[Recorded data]
□ □ □ □

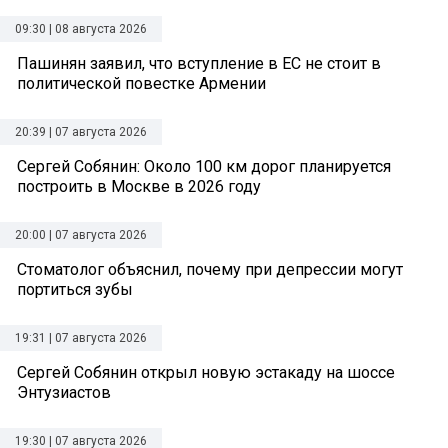
09:30 | 08 августа 2026
Пашинян заявил, что вступление в ЕС не стоит в
политической повестке Армении
20:39 | 07 августа 2026
Сергей Собянин: Около 100 км дорог планируется
построить в Москве в 2026 году
20:00 | 07 августа 2026
Стоматолог объяснил, почему при депрессии могут
портиться зубы
19:31 | 07 августа 2026
Сергей Собянин открыл новую эстакаду на шоссе
Энтузиастов
19:30 | 07 августа 2026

□ □ □ □

- **WHAT YOU NEED TO DO**
Retype the records verbatim, excluding each image they hold.

- **TASK SOLUTION**
09:30 | 08 августа 2026
Пашинян заявил, что вступление в ЕС не стоит в
политической повестке Армении
20:39 | 07 августа 2026
Сергей Собянин: Около 100 км дорог планируется
построить в Москве в 2026 году
20:00 | 07 августа 2026
Стоматолог объяснил, почему при депрессии могут
портиться зубы
19:31 | 07 августа 2026
Сергей Собянин открыл новую эстакаду на шоссе
Энтузиастов
19:30 | 07 августа 2026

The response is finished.